ISLAMABAD (AFP) – Two suicide car bombings, one of them targeting Chinese workers, killed at least 36 people in Pakistan on Thursday, fuelling a sense of crisis after a government raid on an Islamabad mosque.
Authorities said they suspected the blasts were part of a wave of attacks, sparked by the siege and storming of the pro-Taliban Red Mosque earlier this month, that has left more than 180 people dead.
In the southwestern industrial town of Hub, a suicide car bomber blew himself up as a convoy of Chinese citizens and local security forces passed, killing at least 30 Pakistanis but no Chinese nationals, officials said.
Hours earlier, six people were killed when another attacker ploughed his explosives-laden vehicle into the gates of a police college in the northwestern town of Hangu as recruits carried out a morning drill.
Both attacks left a trail of body parts, blood stains and mangled vehicles.
“Indirectly these attacks are a backlash reaction against the Red Mosque,” Interior Minister Aftab Sherpao told AFP.
President Pervez Musharraf, whose order for the mosque raid sparked calls from Al-Qaeda for a holy war, said Wednesday that Pakistan was in “direct confrontation” with Islamic militants and pledged to attack their hideouts.
Musharraf, a key ally in the US “war on terror”, faces intense pressure from Washington to launch fresh assaults against Islamic extremists, especially on an Al-Qaeda “safe haven” in the tribal belt bordering Afghanistan.
The attack in Hub, in the gas-rich province of Baluchistan, targeted a convoy of seven Chinese mine workers escorted by police and paramilitary troops, police said.
The force of the blast knocked over lorries and demolished nearby shops.
“Suddenly I heard a powerful blast and smoke engulfed the convoy. I heard people screaming for help and body parts littered the area,” said witness Mannan Durrani.
The blast killed 30 people including eight police officers, while the Chinese were all “safe”, said Major General Saleem Nawaz, inspector general of the paramilitary Frontier Corps.

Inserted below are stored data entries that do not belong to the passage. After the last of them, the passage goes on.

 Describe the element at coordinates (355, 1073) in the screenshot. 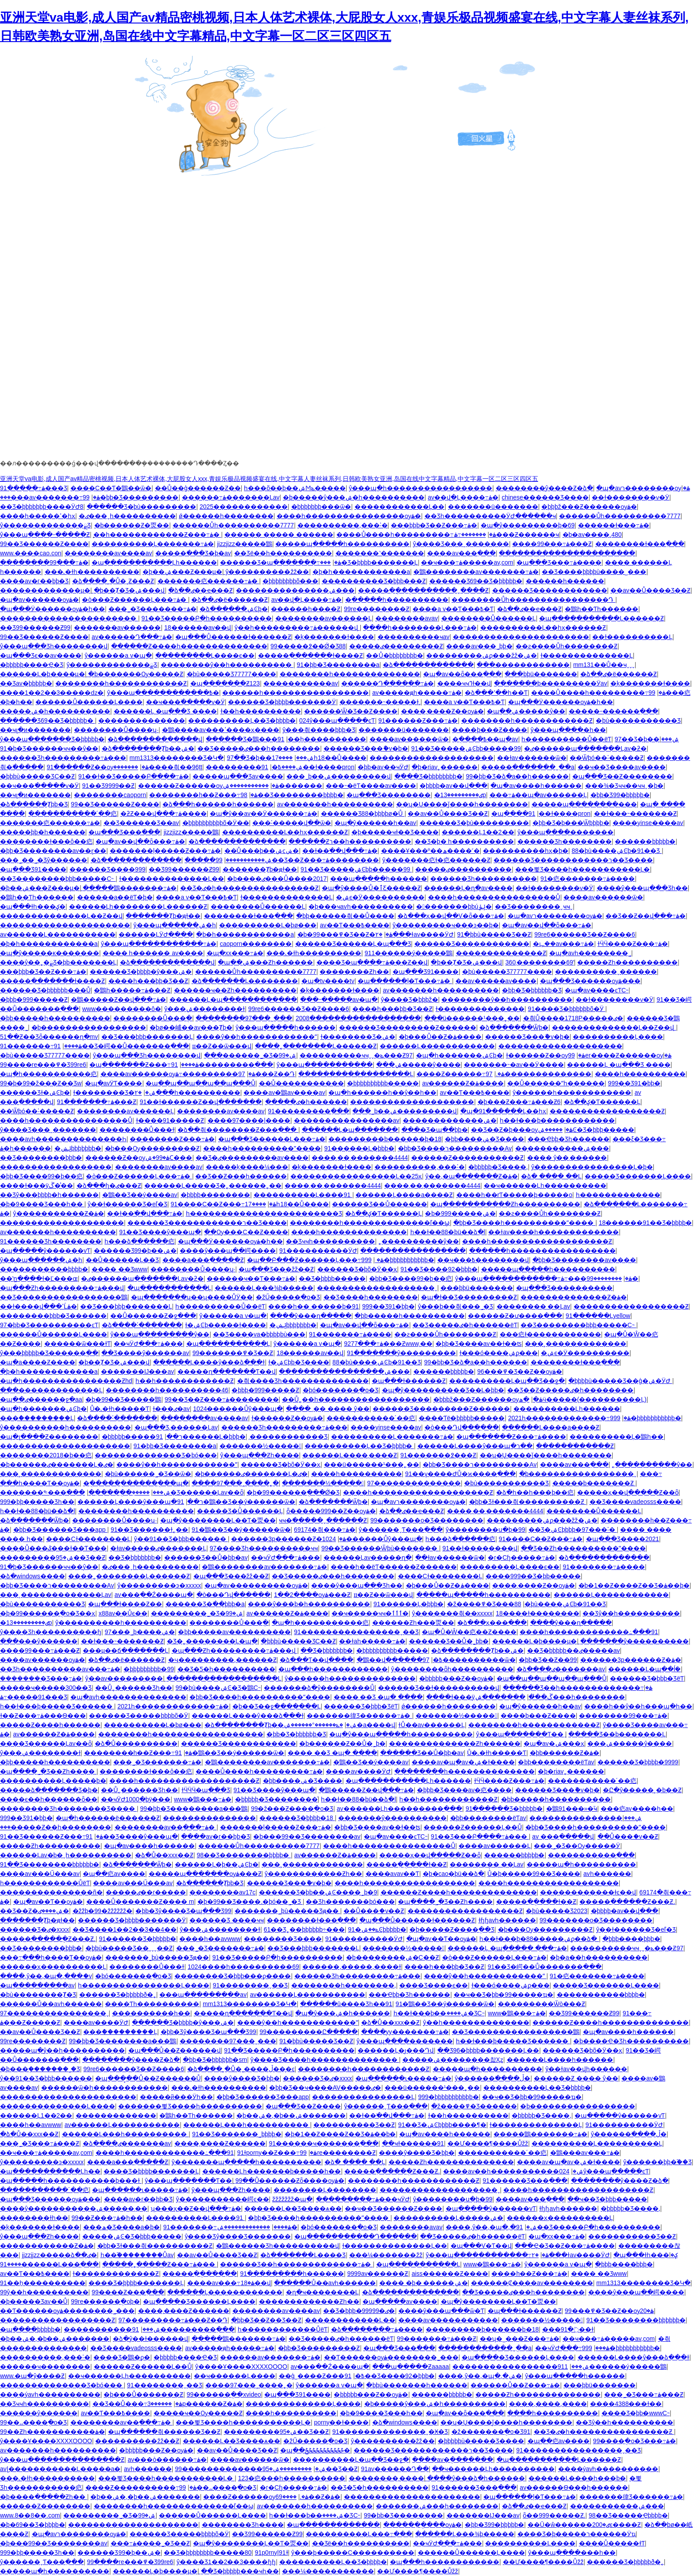 I see `������������������Ļ` at that location.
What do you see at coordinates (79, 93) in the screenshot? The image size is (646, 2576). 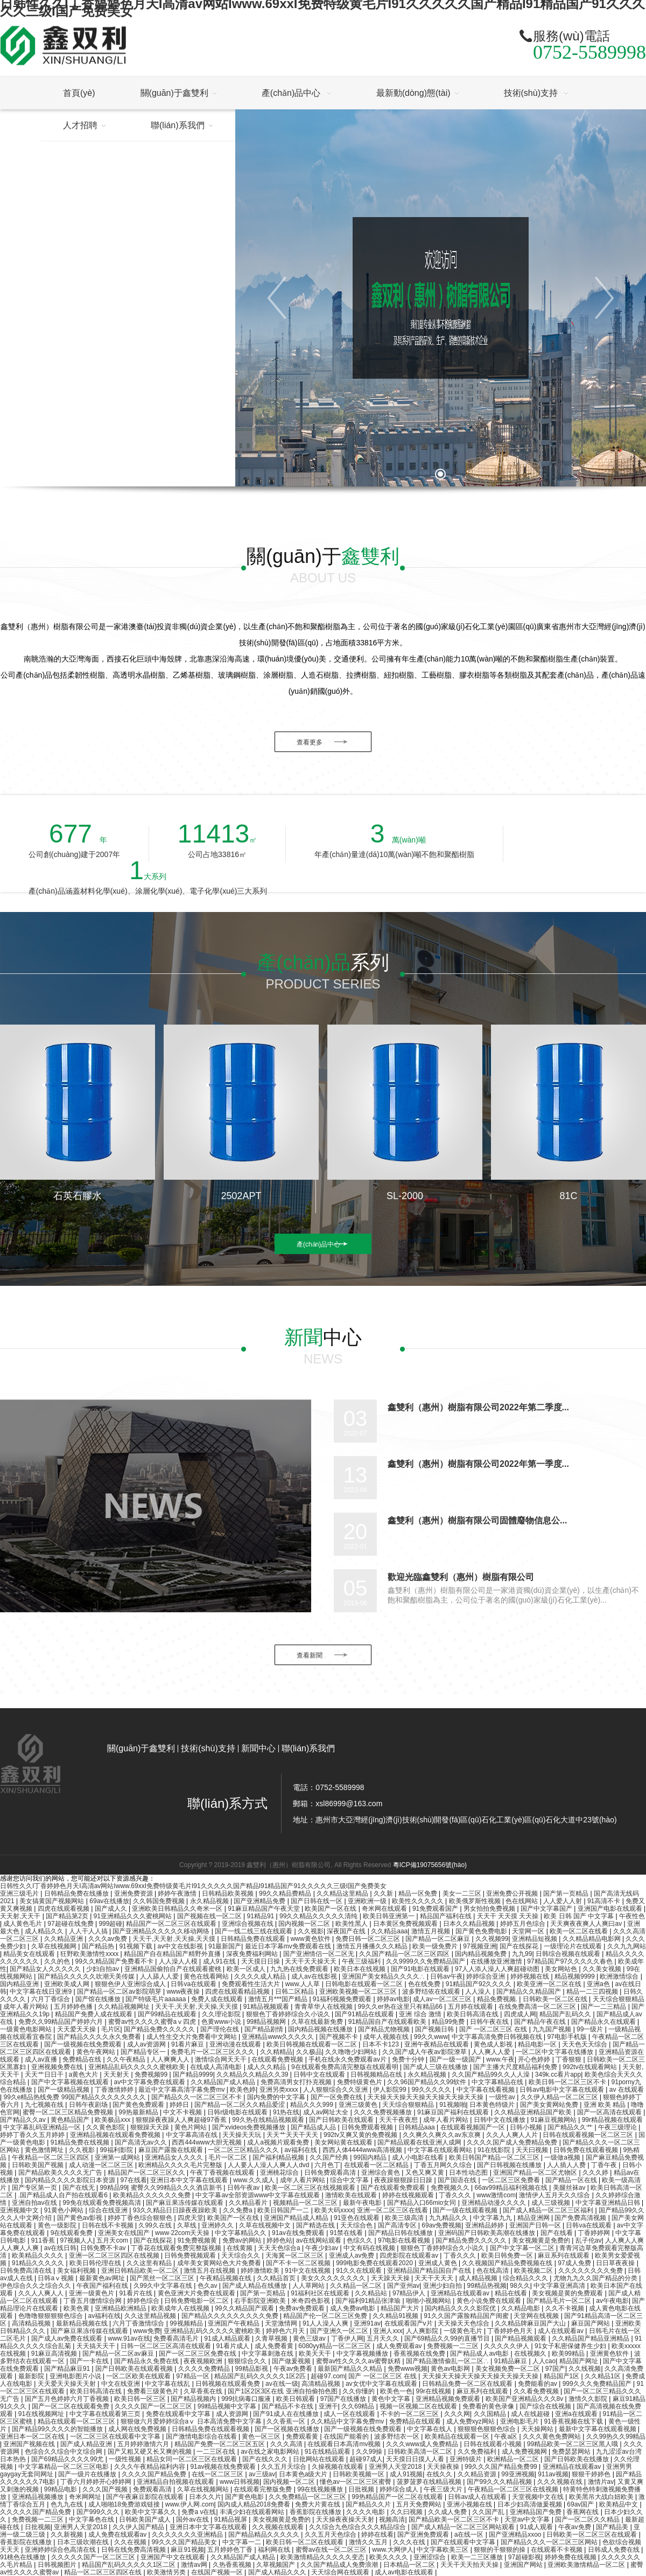 I see `首頁(yè)` at bounding box center [79, 93].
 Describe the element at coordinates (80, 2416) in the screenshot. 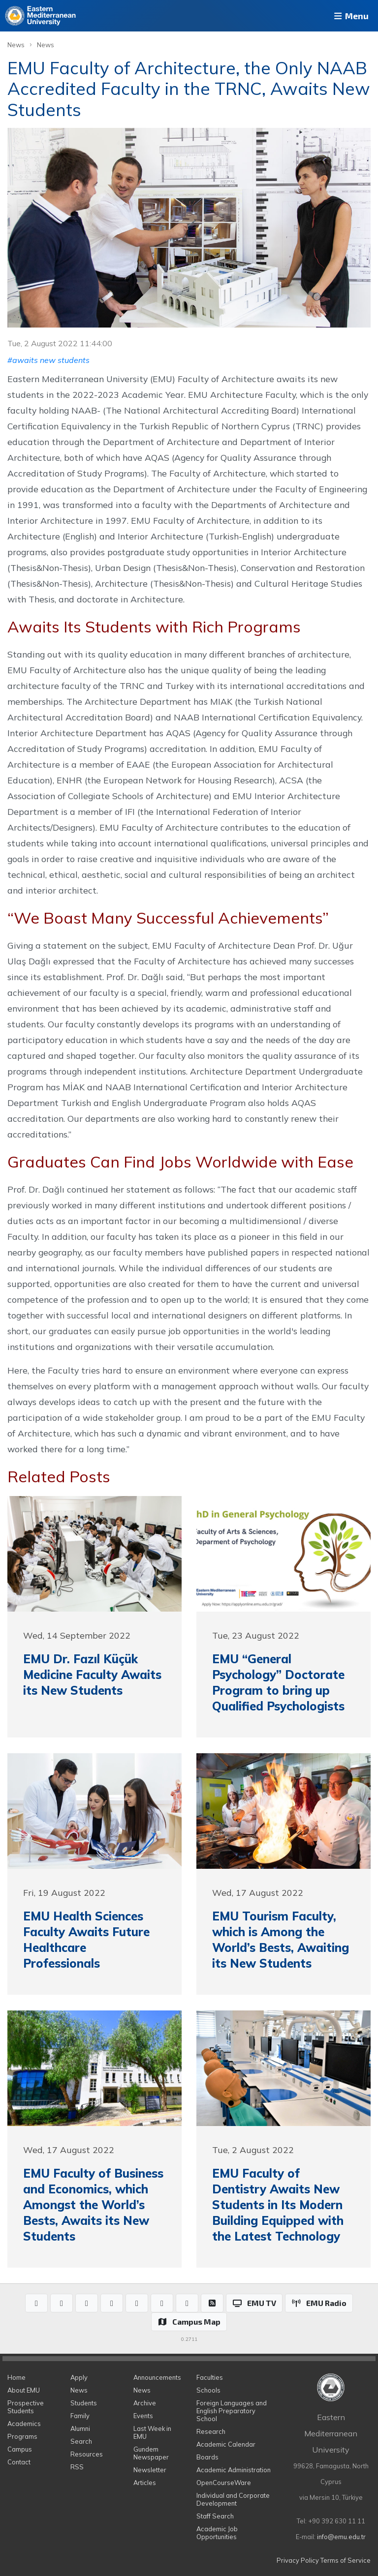 I see `Family` at that location.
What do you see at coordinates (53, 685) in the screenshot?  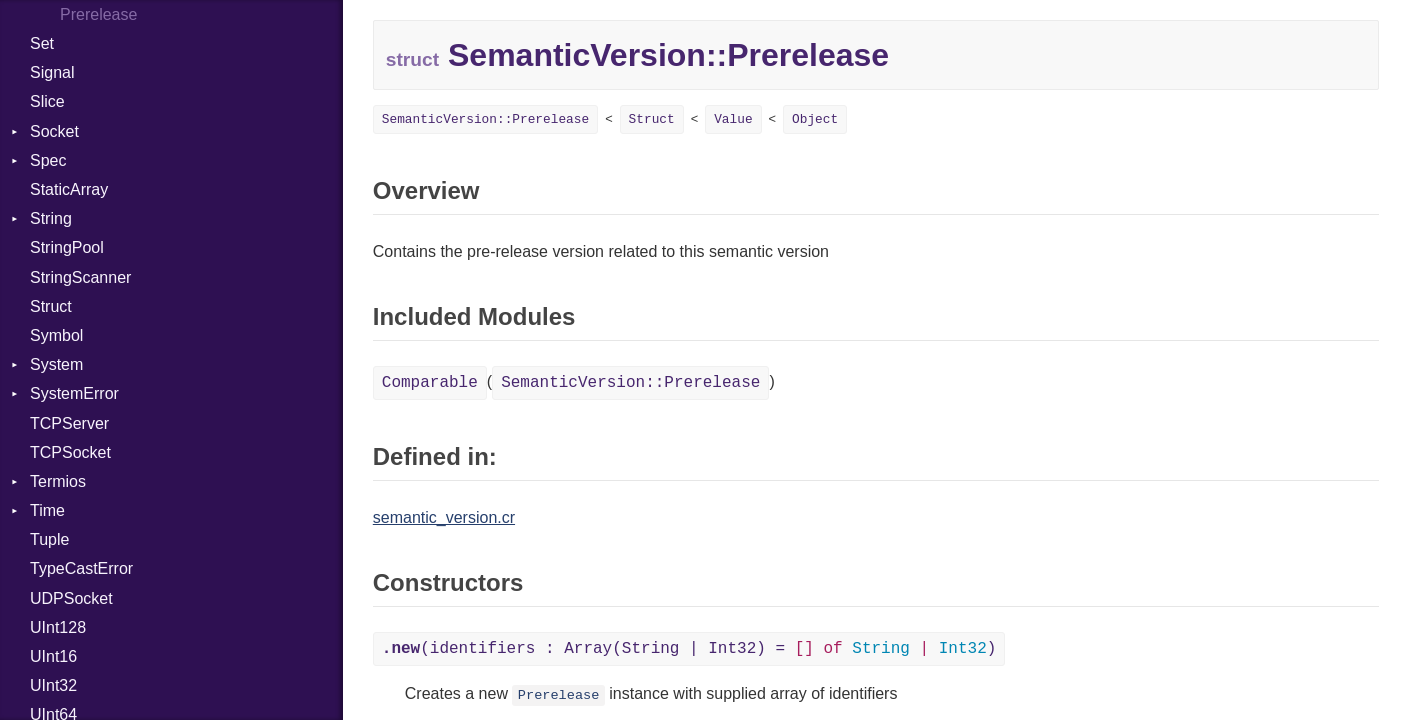 I see `UInt32` at bounding box center [53, 685].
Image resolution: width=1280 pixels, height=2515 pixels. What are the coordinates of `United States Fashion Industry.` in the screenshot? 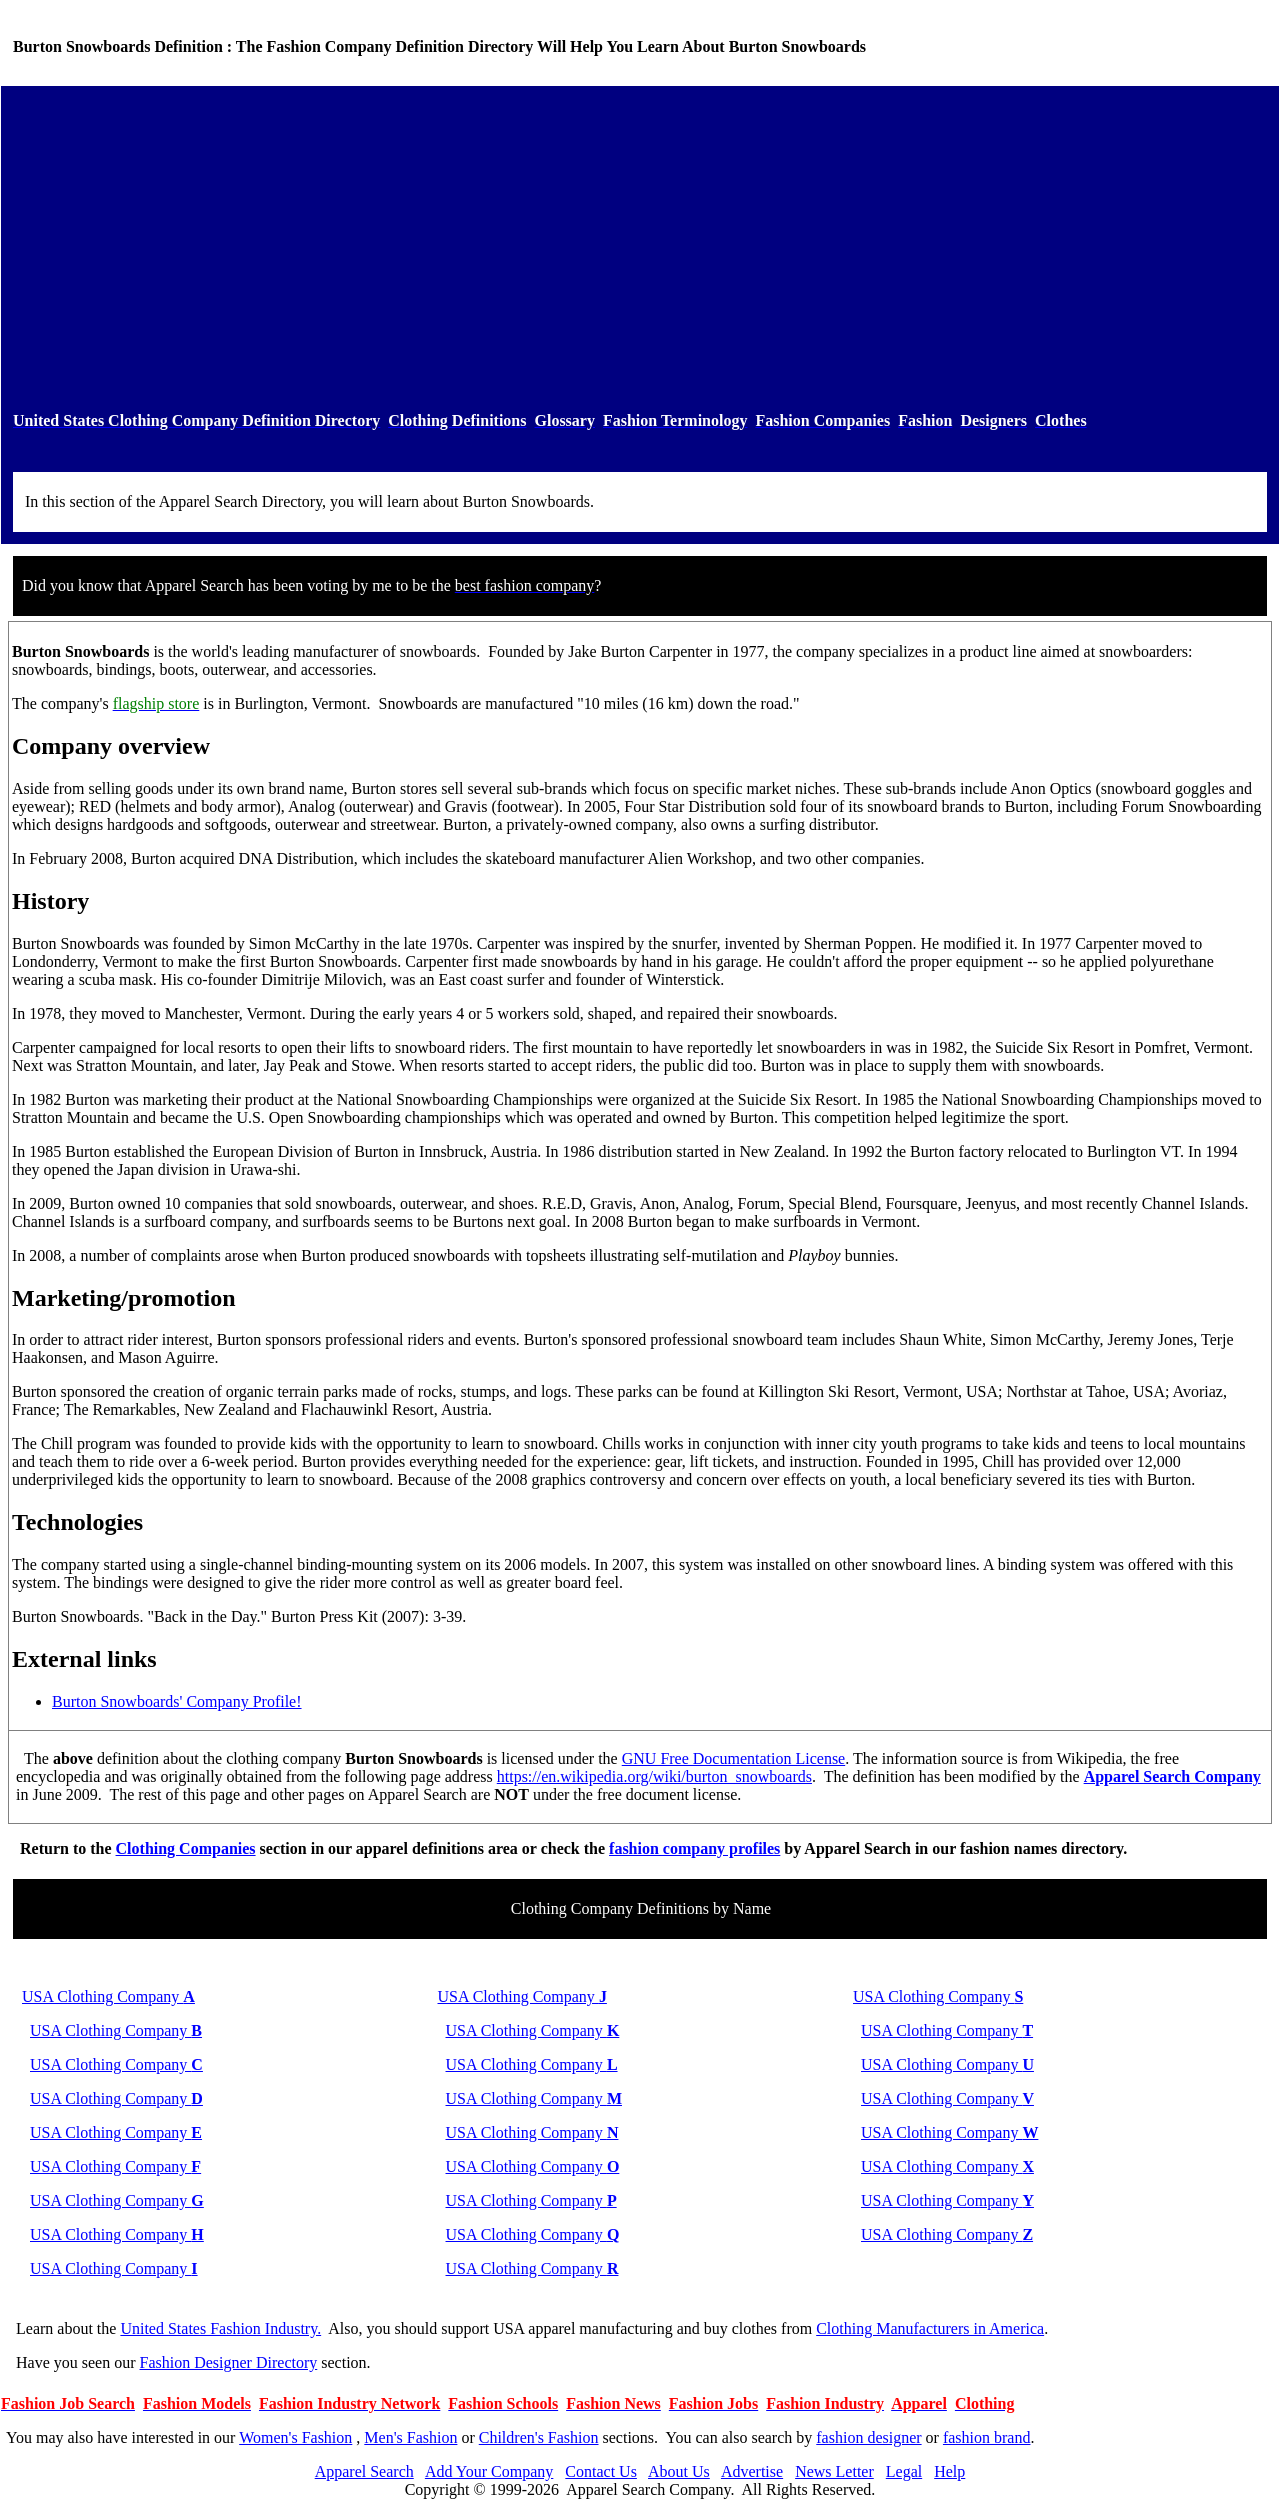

Baluchistan police chief Tariq Khosa blamed the attack on extremists behind the spate of attacks since troops surrounded the Red Mosque on July 3. More than 100 died in the week-long siege and subsequent assault.
“Overwhelmingly it appears to be a backlash from Islamic extremists. The method of attack appears to be the same,” Khosa told AFP.
Baluchistan has also been wracked by a nearly three-year insurgency by tribal rebels seeking greater autonomy and a greater share of the province’s natural resources, although they have never used suicide bombs.
Key ally China asked Pakistan to step up security for its citizens two weeks ago, after suspected Islamic militants shot dead three Chinese men in the northwestern city of Peshawar in revenge for the mosque siege.
The alliance with Beijing “is a vital relation for Pakistan but it appears that somebody wants to damage it,” foreign ministry spokeswoman Tasnim Aslam told AFP.
Thursday’s suicide bombing in the northwest meanwhile was the latest in a series targeting security installations in North West Frontier Province and Pakistan’s troubled tribal areas on the Afghan border.
The attacker in a Suzuki car was trying to target hundreds of recruits marching on the parade ground at a police recruitment centre but could not get through the gates, area police chief Zulfiqar Cheema said.
“It appears to be part of the backlash against the raid in Islamabad,” Cheema said. Five civilians and one policeman died.
In other attacks, militants blew up 16 shops in the Bajaur tribal district, while rebels destroyed two empty checkposts in the North Waziristan tribal zone.
Security was tightened in Islamabad where a suicide attack killed 17 people Tuesday at a rally to support the country’s ousted top judge, who has become an icon of opposition to military ruler Musharraf.
A court was due to rule Friday on an appeal by Chief Justice Iftikhar Muhammad Chaudhry against his March 9 suspension by Musharraf.